Fused floating-point multiply add with 16-bit exponent bias.

First calculates  $A\cdot B+C$  and then biases the exponent by D, interpreted as a 16-bit value. Used in special transcendental function sequences. It should not be used for general code as its special case handling differs from two back-to-back FMA.f32 operations. Equivalent to FMA.f32 back-to-back with RSCALE.f32

Unit FMA.

| Name        | Bits  |
|-------------|-------|
| Source: A   | 0:7   |
| Source: B   | 8:15  |
| Source: C   | 16:23 |
| Source: D   | 24:31 |
| clamp       | 32:33 |
| neg 2       | 34    |
| abs 2       | 35    |
| neg 1       | 36    |
| abs 1       | 37    |
| neg 0       | 38    |
| abs 0       | 39    |
| Destination | 40:47 |
| Opcode      | 48:56 |
| Metadata    | 57:63 |
|             |       |

# Appendix A - Mali Gxx reference

Mali Gxx covers both Bifrost (major 6, 7) and Valhall (major 9). Architecture major 8 did not ship in any products. It was likely an intermediate step in between Bifrost and Valhall, perhaps implementing the Bifrost instruction set with an early version of Valhall's data structures.

| Name       | Codename | Major | Minor |
|------------|----------|-------|-------|
| Mali G71   | Mimir    | 6     | 0     |
| Mali G72   | Heimdall | 6     | 1     |
| Mali G51   | Sigurd   | 7     | 0     |
| Mali G76   | Norr     | 7     | 1     |
| Mali G52   | Gondul   | 7     | 2     |
| Mali G31   | Dvalin   | 7     | 3     |
| Mali G77   | Trym     | 9     | 0     |
| Mali G57   | Natt-A   | 9     | 1     |
| Mali G78   | Borr     | 9     | 2     |
| Mali G57   | Natt-B   | 9     | 3     |
| Mali G68   | Ottr     | 9     | 4     |
| Mali G78AE | Borr-AE  | 9     | 5     |

# **Appendix B - Performance characteristics**

Mali G78 attains the following normalized peak performance, as reported by the Mali Offline Compiler:

- 64 FMA instructions per cycle
- 64 CVT instructions per cycle
- 16 SFU instructions per cycle
- 8 x 32-bit varying channels interpolated per cycle
- 4 texture instructions per cycle
- 1 load/store operation per cycle

64-bit instructions operate at half-speed compared to 32-bit instructions.

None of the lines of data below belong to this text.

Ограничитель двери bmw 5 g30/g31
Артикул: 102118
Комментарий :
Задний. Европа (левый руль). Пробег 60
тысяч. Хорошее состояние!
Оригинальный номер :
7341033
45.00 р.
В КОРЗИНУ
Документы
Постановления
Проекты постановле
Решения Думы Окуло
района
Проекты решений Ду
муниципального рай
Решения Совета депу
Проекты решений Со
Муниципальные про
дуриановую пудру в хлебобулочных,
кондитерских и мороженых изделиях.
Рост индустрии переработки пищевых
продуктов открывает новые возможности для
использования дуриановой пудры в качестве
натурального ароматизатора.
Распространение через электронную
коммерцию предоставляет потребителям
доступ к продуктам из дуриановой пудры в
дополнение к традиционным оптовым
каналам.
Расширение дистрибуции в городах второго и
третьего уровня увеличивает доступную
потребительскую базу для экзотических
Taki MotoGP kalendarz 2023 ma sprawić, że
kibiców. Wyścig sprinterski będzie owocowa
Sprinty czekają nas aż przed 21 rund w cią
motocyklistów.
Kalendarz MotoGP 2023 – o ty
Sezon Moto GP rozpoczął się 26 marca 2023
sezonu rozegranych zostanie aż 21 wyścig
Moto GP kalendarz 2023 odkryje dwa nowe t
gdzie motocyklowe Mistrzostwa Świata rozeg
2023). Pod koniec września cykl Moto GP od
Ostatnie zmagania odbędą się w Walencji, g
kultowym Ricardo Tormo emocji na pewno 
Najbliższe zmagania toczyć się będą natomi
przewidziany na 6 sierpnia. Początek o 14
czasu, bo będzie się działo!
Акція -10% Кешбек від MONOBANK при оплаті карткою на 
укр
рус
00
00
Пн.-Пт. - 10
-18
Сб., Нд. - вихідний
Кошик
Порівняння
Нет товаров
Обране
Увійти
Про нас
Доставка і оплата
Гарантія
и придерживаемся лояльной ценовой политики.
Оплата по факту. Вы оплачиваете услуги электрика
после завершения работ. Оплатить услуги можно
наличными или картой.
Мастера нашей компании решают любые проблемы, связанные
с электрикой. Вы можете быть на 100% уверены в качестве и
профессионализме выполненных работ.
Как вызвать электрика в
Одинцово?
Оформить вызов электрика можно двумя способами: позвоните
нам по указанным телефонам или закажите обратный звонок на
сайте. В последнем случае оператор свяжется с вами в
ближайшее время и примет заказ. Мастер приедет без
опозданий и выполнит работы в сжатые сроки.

For example, at most 32 SHADDX.u64 instructions may be executed per normalized cycle, since SHADDX.u64 runs on the CVT unit.

Depending on the cache hit rate, instructions accessing memory can be significantly slower than reported here. Depending on the exact texture instruction issued and the corresponding sampler state, texture instructions can be additionally slower.